Adding a New Metric Type

This document covers how to add a new metric type to FOG. You should only have to do this if a new metric type is added to the Glean SDK and it is needed in Firefox Desktop.

IPC

For detailed information about the IPC design, including a list of forbidden operations, please consult the FOG IPC documentation.

When adding a new metric type, the main IPC considerations are:

Which operations are forbidden by default because they are not commutative?
- Most set-style operations cannot be reconciled sensibly across multiple processes.
- However, through use of the permit_non_commutative_operations_over_ipc metric metadata property, these “forbidden by default” operations can still be used.
What partial representation will this metric have in non-main processes? Put another way, what shape of storage will this take up in the IPC Payload?
- For example, Counters can aggregate all partial counts together to a single “partial sum”. So its representation in the IPC Payload is just a single number per Counter.
- In contrast, Timing Distributions’ bucket arrangements are known only to the core, so it can’t combine sample counts in child processes. Instead we record durations in the highest resolution (nanos), and send a stream of high-precision samples across IPC.

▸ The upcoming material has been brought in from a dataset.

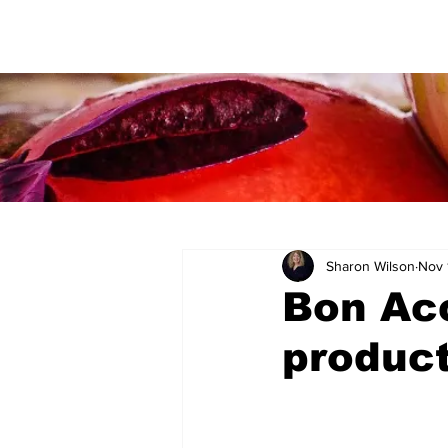
Sharon Wilson
Nov 
Bon Acc
product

To implement IPC support in a metric type, we split FOG’s Rust implementation of the metric into three pieces:

An umbrella enum with the name MetricTypeMetric.
- It has a Child and a Parent variant.
  - If there are non-commutative operations that need to be supported only occasionally, you will also need an UnorderedChild variant. It will be constructed via a with_unordered_ipc constructor called by Rust codegen.
- It is IPC-aware and is responsible for
  - If on a non-parent-process, storing partial representations in the IPC Payload, and logging errors if forbidden non-test APIs are called. (Or panicking if test APIs are called.)
  - If on the parent process, dispatching API calls on its inner Rust Language Binding metric.
The parent-process implementation is supplied by the RLB.
- For testing, it stores the MetricId that identifies this particular metric in a cross-process fashion.
- For testing, it exposes a child_metric() function to create its Child equivalent.
- For testing and if it supports operations in a non-parent-process, it exposes a metric_id() function to access the stored MetricId.
The MetricTypeIpc is the non-parent-process implementation.
- If it does support operations in non-parent processes it stores the MetricId that identifies this particular metric in a cross-process fashion.

Mirrors

FOG can mirror Glean metrics to Telemetry probes via the Glean Interface For Firefox Telemetry.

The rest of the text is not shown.